Endogenous estrogen’s protective effect is based on the presence of estrogen—and androgen—receptors in bone (e.g., osteoblasts, osteoclasts) and in the coronary artery (e.g., endothelium, smooth muscle) and liver. As estrogen levels decline, bone remodeling accelerates and bone mineral is lost; the process of atherothrombosis also accelerates. Given the multifactorial nature of these conditions, estrogen therapy plays an important role in stabilizing bone loss and halting the progression of atheromatosis, both at menopause and at other times when a lack of estrogen is a relevant causative factor. When bone loss is due to hyperthyroidism or when cardiovascular disease is associated with dyslipidemia, hypertension or diabetes, disease-specific treatment is needed.
Individualizing HRT to condition and severity
As for HRT, the dosage and type need to be judged according to each clinical situation and degree of abnormality.

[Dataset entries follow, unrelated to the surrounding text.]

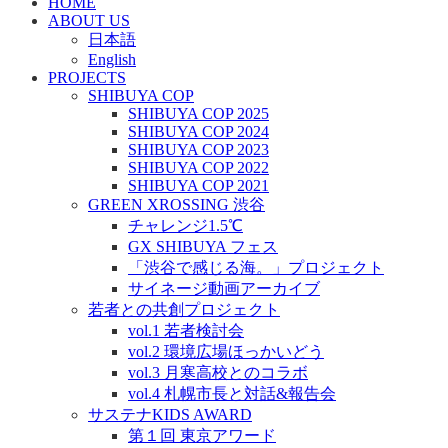
HOME
ABOUT US
日本語
English
PROJECTS
SHIBUYA COP
SHIBUYA COP 2025
SHIBUYA COP 2024
SHIBUYA COP 2023
SHIBUYA COP 2022
SHIBUYA COP 2021
GREEN XROSSING 渋谷
チャレンジ1.5℃
GX SHIBUYA フェス
「渋谷で感じる海。」プロジェクト
サイネージ動画アーカイブ
若者との共創プロジェクト
vol.1 若者検討会
vol.2 環境広場ほっかいどう
vol.3 月寒高校とのコラボ
vol.4 札幌市長と対話&報告会
サステナKIDS AWARD
第１回 東京アワード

For example, a lower dose of estrogen is required when a woman has osteopenia than when she has osteoporosis. Transdermal estrogen is the best option for a woman with elevated serum triglycerides or C-reactive protein (a cardiac inflammatory biomarker). Women with low levels of high-density–lipoprotein cholesterol will benefit from oral estrogen.

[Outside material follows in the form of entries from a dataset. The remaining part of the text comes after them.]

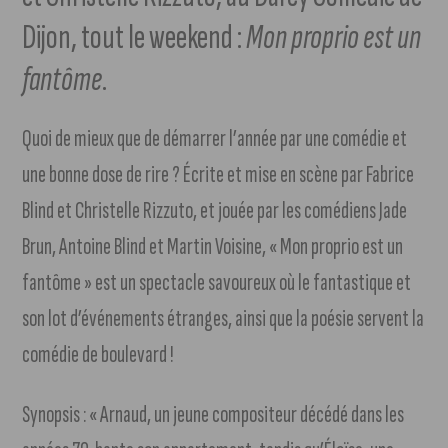
Dijon, tout le weekend :
Mon proprio est un
fantôme
.
Quoi de mieux que de démarrer l’année par une comédie et
une bonne dose de rire ? Écrite et mise en scène par Fabrice
Blind et Christelle Rizzuto, et jouée par les comédiens Jade
Brun, Antoine Blind et Martin Voisine, « Mon proprio est un
fantôme » est un spectacle savoureux où le fantastique et
son lot d’événements étranges, ainsi que la poésie servent la
comédie de boulevard !
Synopsis : « Arnaud, un jeune compositeur décédé dans les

Measurement is central to this approach. Without a mammogram, breast density (a sign of local estrogen biosynthesis) cannot be documented or quantified. A bone-density test (with bone markers) is needed to assess bone health; a fasting lipid profile (including glucose) and possibly a C-reactive protein assay are the only means of assessing the patient’s cardiovascular disease risk status.
Prescribe lowest dose and monitor. Clinicians should prescribe the lowest estrogen dose and then monitor therapy. This entails measuring baseline serum estradiol and conducting meaningful posttreatment monitoring, best achieved with 17ß-estradiol-based products (oral or transdermal). A total serum estradiol value of 40 to 80 pg per milliliter has been found effective in controlling bone loss, coronary artery vasoreactivity, and cognition. The late initiation of hormone therapy is not recommended, since estrogen may disrupt the fibrin capsule of arterial intimal plaques and precipitate thrombosis with vascular luminal occlusion and myocardial infarction or stroke.
Not all hormones are the same
Not all estrogens or progestins are equal in their formulation, pharmacologic properties, or function. As noted previously, nonpregnant women synthesize only 2 bioavailable estrogens: estradiol and estrone. Pharmacologic preparations of 17ß-estradiol have properties similar to those of endogenous estrogen. Depending on the dose and route of administration, they can, to a certain degree, replicate a premenopausal or postmenopausal estrogen milieu. CEE, the preparation used in the WHI, contains 10 estrogens and 200 metabolites, with varying degrees of estrogenic and antiestrogenic activity. Thus, it is not possible to monitor posttreatment estradiol values.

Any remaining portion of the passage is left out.